Tinder is tiptoeing into the friend zone and the work place. After years of saying “We want to overcome all the issues of meeting new people”, not just dating them, today Tinder will announce its first explicitly non-romantic feature. But it won’t be in Tinder’s app. And it will only be available to the 2,000 or so young movers and shakers who’ve made Forbes’ 30 Under 30 list.
Forbes is building a social networking app exclusively for these millennial leaders, which will launch at its 30 Under 30 Summit in Philadelphia on October 4. The goal is to stoke this community into somewhat of an alumni network that attracts more powerful youngsters to the Forbes empire. It will offer a directory of members, a feed where they can post social media stories or polls, and the option to message each other.
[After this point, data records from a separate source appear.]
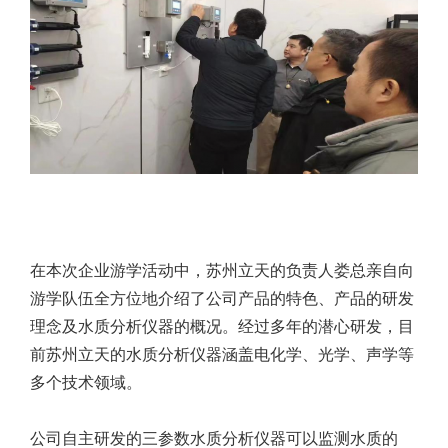
在本次企业游学活动中，苏州立天的负责人娄总亲自向
游学队伍全方位地介绍了公司产品的特色、产品的研发
理念及水质分析仪器的概况。经过多年的潜心研发，目
前苏州立天的水质分析仪器涵盖电化学、光学、声学等
多个技术领域。
公司自主研发的三参数水质分析仪器可以监测水质的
But to break the ice, Forbes worked with Tinder and its co-founder Sean Rad who made the 30 list in 2014 to build a speed-networking feature. Members can swipe through profiles of fellow prodigies of both sexes, see their industry and description, and if both people swipe right, they’ll be invited to chat.
The partnership came about because “Tinder was trying to get into the business networking space,” says Forbes’ Head Of Mobile Products Salah Zalatimo, who came in from its acquisition of his app Camerama.
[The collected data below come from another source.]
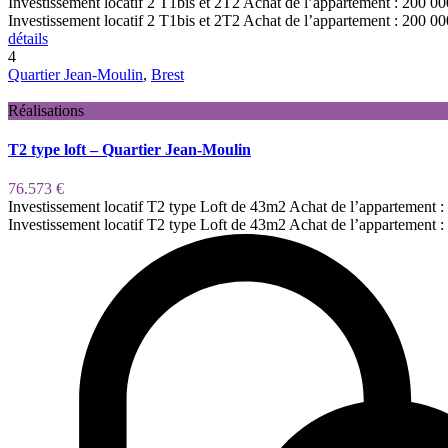
Investissement locatif 2 T1bis et 2T2 Achat de l’appartement : 200 0
Investissement locatif 2 T1bis et 2T2 Achat de l’appartement : 200 00
détails
4
Quartier Jean-Moulin
,
Brest
Réalisations
T2 type loft – Quartier Jean-Moulin
76.573 €
Investissement locatif T2 type Loft de 43m2 Achat de l’appartement 
Investissement locatif T2 type Loft de 43m2 Achat de l’appartement :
He tells me Tinder’s founders are “part of the family…it seemed like a mutually beneficial and symbiotic fit. Tinder gets to figure out and learn about getting into the business networking space and we can help our members.”
That doesn’t mean Tinder is rushing in to compete with LinkedIn. Rad tells me non-romantic networking is “not core to our strategy right now.” Still, he admits “Will this serve be a nice experiment? Sure….We think about meeting people as sort of a general challenge. We don’t want to solve it for just one [form of relationship].”
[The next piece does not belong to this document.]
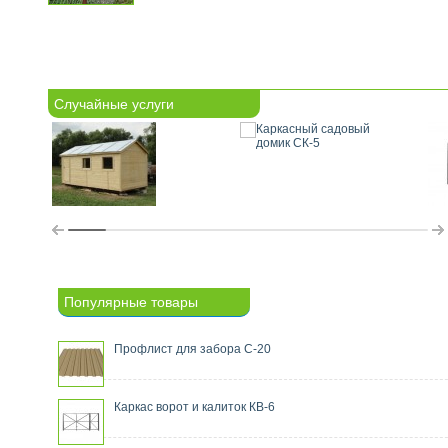
Случайные услуги
Популярные товары
Профлист для забора С-20
Каркас ворот и калиток КВ-6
Back on its own app, Rad says Tinder Plus, its new monetization feature that limits your right swipes unless you pay, is doing “incredibly well. We’re pleasantly surprised.” He also tells me that any backlash about changing the rules to prevent people from endlessly Liking everyone has died down.
With over 1.5 billion swipes and 26 million matches per day, starting to earn money hasn’t extinguished Tinder’s wildfire growth. It’s up from 10 million matches per day in June 2014. But with the success of double opt-in connections for romance, Tinder’s widely copied interface could one day let it ignite new markets and use cases. What it learns from Forbes could fuel a way to eventually find friends, mentors, sales leads, or even co-founders on Tinder.